Während dieser Phase diskutierte siemit ihren Kindern und Freunden intensiv das Thema Sterbehilfe und auch Selbstmord angesichts einer unheilbaren, tödlich verlaufenden Krankheit. Als Frau, die jahrelang in der Schweiz gearbeitet und dort auch Sterbende betreut hatte, wusste sie, wovon sie sprach. Dass diese Option für sie letztlich nicht in Frage kam, lag vor allem an der Vorstellung, was sie den Hinterbliebenen, insbesondere ihren Kindern, antun würde.
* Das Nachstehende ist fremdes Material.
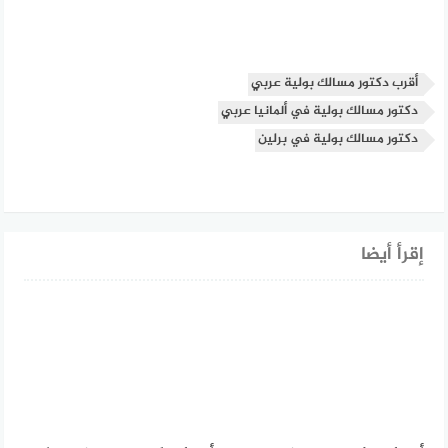
أقرب دكتور مسالك بولية عربي
دكتور مسالك بولية في ألمانيا عربي
دكتور مسالك بولية في برلين
إقرأ أيضا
Ihre Zwillinge konfrontierten sie auch mit dem Vorschlag, in ein Hospiz uimzuziehen. Eine Idee, die Sabine wohl nie gekommen wäre. Nach einigem Nachdenken willigte sie ein.

Der Kontakt zum Ev. Hospiz Siegerland wurde unbürokratisch hergestellt. Sabine rechnete damit, dass nach drei oder vier Wochen ein Platz für sie frei sein würde. Als der Anruf schon nach zwei Wochen kam, war sie überrascht, aber dennoch bereit umzuziehen. "Wenn du ins Hospiz gehst, weißt du, das ist die Endstation, da kommst du nicht mehr raus. Dann willst du von allem Abschied nehmen. Im Nachhinein denke ich, es war besser, dass ich nur ein paar Tage und keine Wochen dafür hatte", beschreibt sie den Tag ihres Einzugs.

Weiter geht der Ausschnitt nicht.